━━ PROVIDED DATA
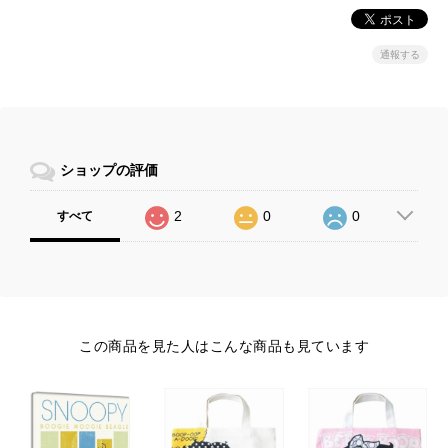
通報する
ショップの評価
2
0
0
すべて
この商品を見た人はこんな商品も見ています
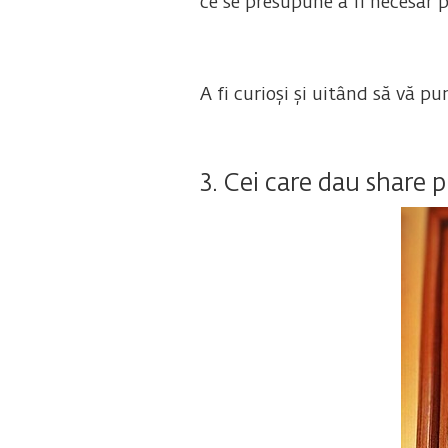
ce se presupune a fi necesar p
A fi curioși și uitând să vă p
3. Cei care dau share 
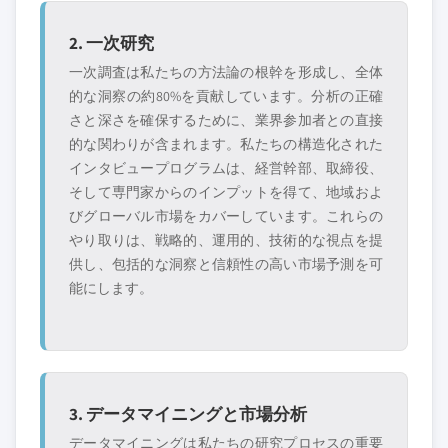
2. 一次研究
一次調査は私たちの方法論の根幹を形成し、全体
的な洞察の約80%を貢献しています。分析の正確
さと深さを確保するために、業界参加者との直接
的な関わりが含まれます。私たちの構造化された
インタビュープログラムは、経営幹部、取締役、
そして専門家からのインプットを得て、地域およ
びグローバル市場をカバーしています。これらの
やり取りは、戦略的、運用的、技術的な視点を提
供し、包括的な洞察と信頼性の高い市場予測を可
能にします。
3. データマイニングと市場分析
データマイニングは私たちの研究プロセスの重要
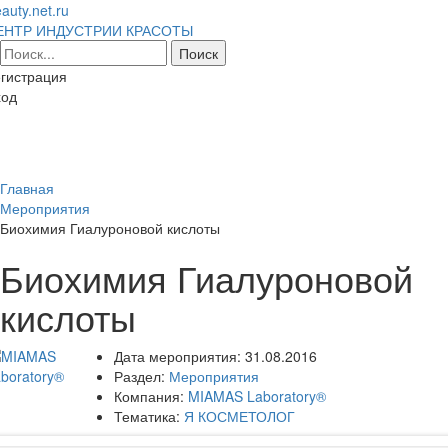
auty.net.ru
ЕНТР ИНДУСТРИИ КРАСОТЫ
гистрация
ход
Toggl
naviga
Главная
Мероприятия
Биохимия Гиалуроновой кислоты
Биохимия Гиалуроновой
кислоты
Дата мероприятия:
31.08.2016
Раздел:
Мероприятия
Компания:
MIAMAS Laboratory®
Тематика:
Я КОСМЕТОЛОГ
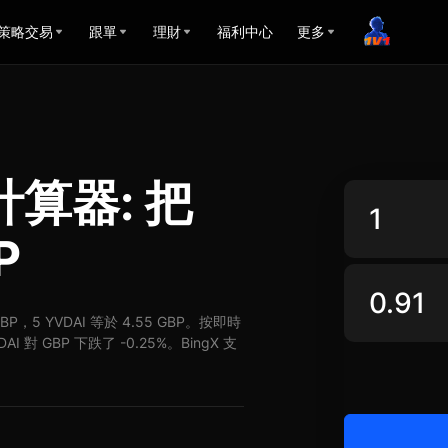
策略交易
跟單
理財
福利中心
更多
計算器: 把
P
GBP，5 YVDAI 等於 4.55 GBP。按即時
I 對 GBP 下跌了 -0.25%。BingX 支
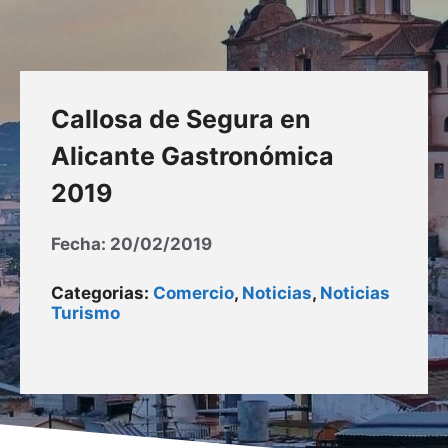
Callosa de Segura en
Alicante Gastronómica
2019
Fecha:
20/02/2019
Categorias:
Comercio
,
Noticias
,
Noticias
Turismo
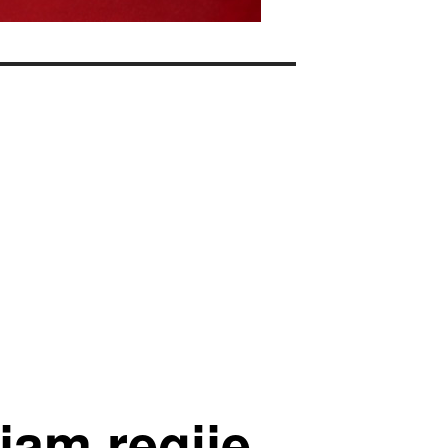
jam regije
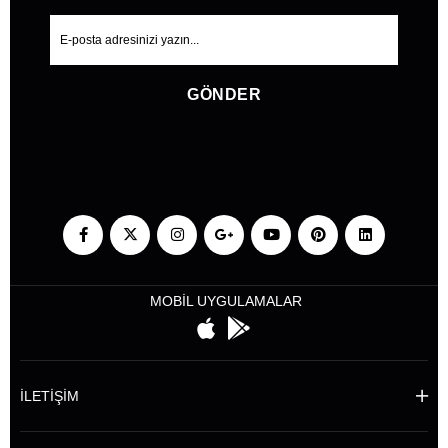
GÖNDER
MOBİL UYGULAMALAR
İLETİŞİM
━━━━
» GOAL OF THE EXERCISE
Which of the lines above carry the string "Гиалуроновой"? Pick them out and copy them.

» ANSWER TO THE PROBLEM
Биохимия Гиалуроновой кислоты
Биохимия Гиалуроновой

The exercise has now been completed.